Chemical transformations reactions, such as the cation exchange reaction, have been one of the most exciting means of studying and post-synthetically modifying nanocrystals. These reactions can create atomic arrangements that are impossible to reach in bulk materials due to kinetic limitations, and these reactions are believed to enhance diffusion beyond bulk-derived limits. In this talk I’ll first discuss cation exchange induced accelerated diffusion and then cation exchange to form a dual-interfaced heteroepitaxy.

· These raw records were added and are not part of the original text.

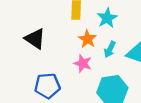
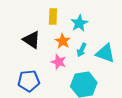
black triangle: (35, 39) -> (31, 40), moved

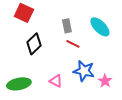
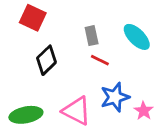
blue star: (84, 71) -> (115, 97), turned -30
pink triangle: (56, 81) -> (77, 111), size x1.6

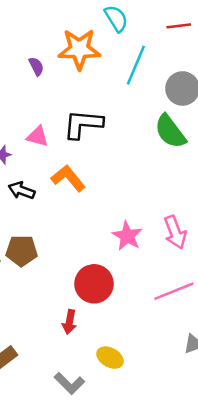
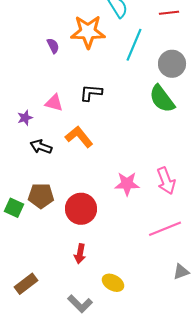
black L-shape: (83, 124) -> (91, 93), size x0.7
pink star: (127, 236) -> (127, 184), turned -30
red circle: (94, 284) -> (81, 209), moved

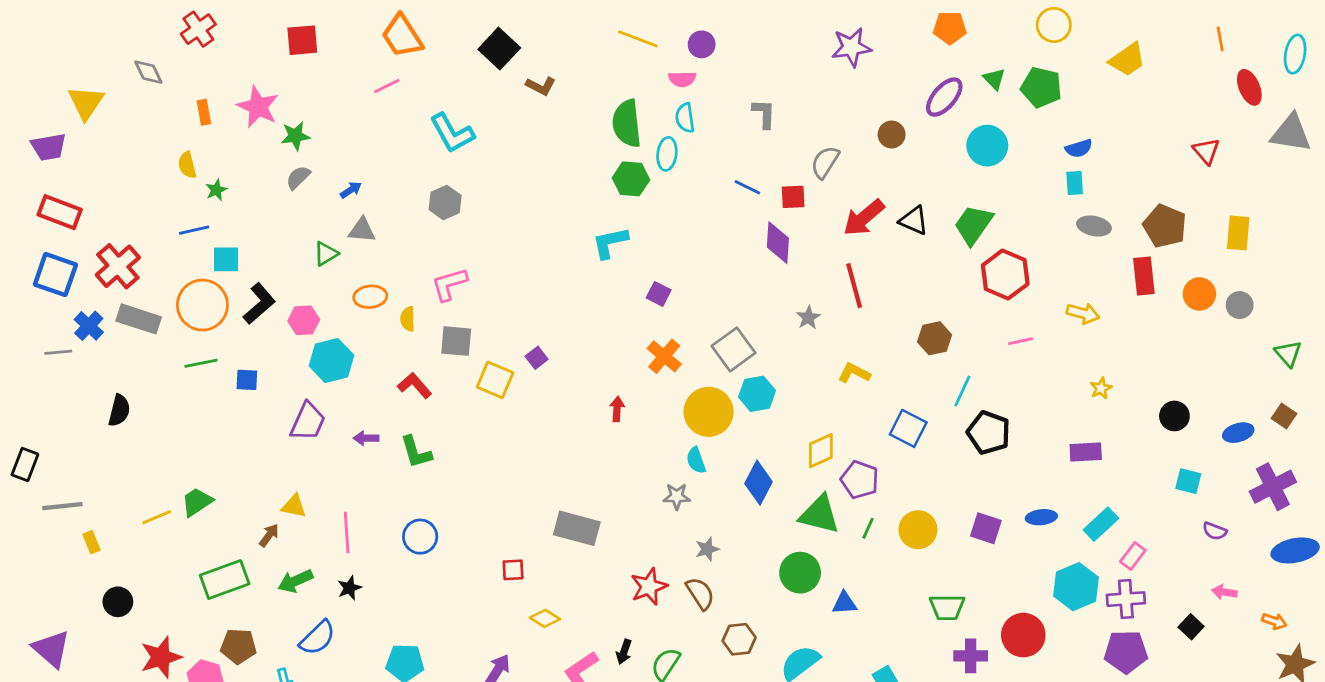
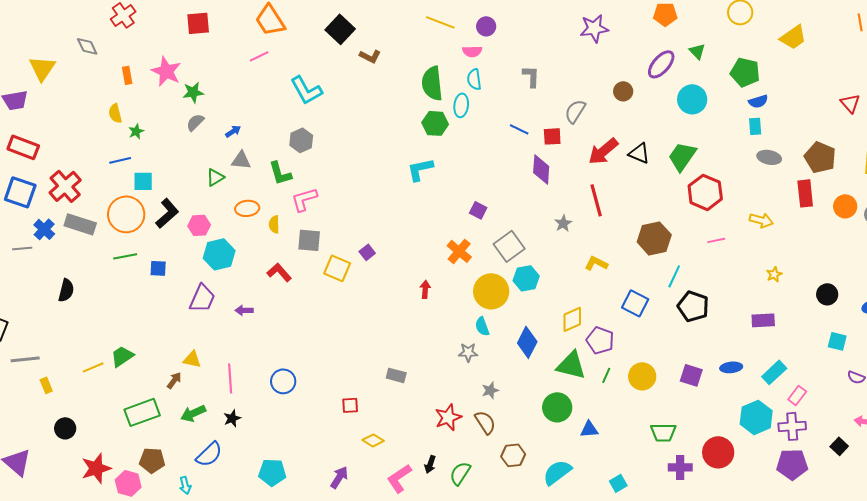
green pentagon: (1041, 87) -> (745, 72), moved
purple square: (659, 294) -> (478, 210), moved
brown hexagon: (935, 338) -> (654, 238), size x1.4
green L-shape: (416, 452) -> (280, 173), moved
gray rectangle: (577, 528) -> (396, 375), size x0.6

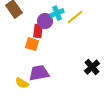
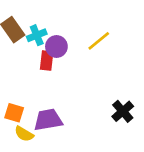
cyan cross: (57, 13) -> (37, 35), moved
orange square: (32, 44) -> (14, 113), moved

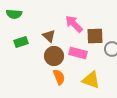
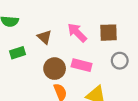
brown triangle: (49, 36) -> (44, 37), moved
brown square: (95, 36) -> (108, 33), moved

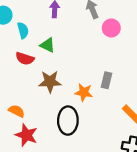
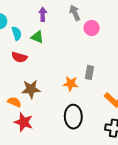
green triangle: (48, 45) -> (37, 37), moved
brown star: (50, 82) -> (31, 89), moved
black ellipse: (68, 121) -> (73, 117), moved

The phenomenology of solid-state transformations and diffusion at short length scales remains poorly understood but is increasingly important for nanostructured devices that utilize “nano properties”. Using in-situ synchrotron x‑ray diffraction (XRD), we directly interrogate the structure and reaction kinetics of lead sulfide (PbS) nanocrystals transforming into cadmium sulfide (CdS) through cation exchange. The epitaxial relationship of zincblende CdS to rocksalt PbS breaks the overall symmetry of the core-shell nanocrystal without requiring the loss of unit cell symmetry, leading to anomalous peak shifts in the diffraction pattern. The magnitude of the interdiffusion coefficient, D̃, is larger by four orders of magnitude or more compared to the slowest diffusing species in our system (self-diffusion of Cd in CdS). This surprising result suggests interdiffusion is enhanced in nanocrystals. These results illustrate that the distinction between chemical diffusion in a potential gradient and diffusion at thermodynamic equilibrium has not been fully appreciated.

Additionally, through a cation exchange reaction on copper sulfide nanoparticles we have created dual interface Cu_2-xS-ZnS heterostructures, with a metastable Cu_2-xS layer. The copper sulfide phase region can be tuned to form two-dimensional (2D), single atomic layers (<1 nm). As the nanoparticles transform, we observe a solid-solid phase transformation of the copper sulfide phase from the initial low-copper phase Cu_1.8S into a higher copper phase djurleite (Cu_1.94S), but as the epitaxial strain increases a second phase transformation back to roxbyite Cu_1.8S occurs to minimize strain energy. This work demonstrates novel routes to metastable phases through strain stabilization. The copper sulfide can be etched with phosphines in oxidizing conditions. Importantly, this etching reaction is capable of removing Cu_2-xS from Cu_2-xS-ZnS epitaxial heterostructures with perfect selectivity, that is, the phosphines completely remove the Cu_2-xS without disturbing the ZnS. The etching reaction is preceded by abstraction of sulfur from the particles, destabilizing the Cu_1.81S roxbyite phase.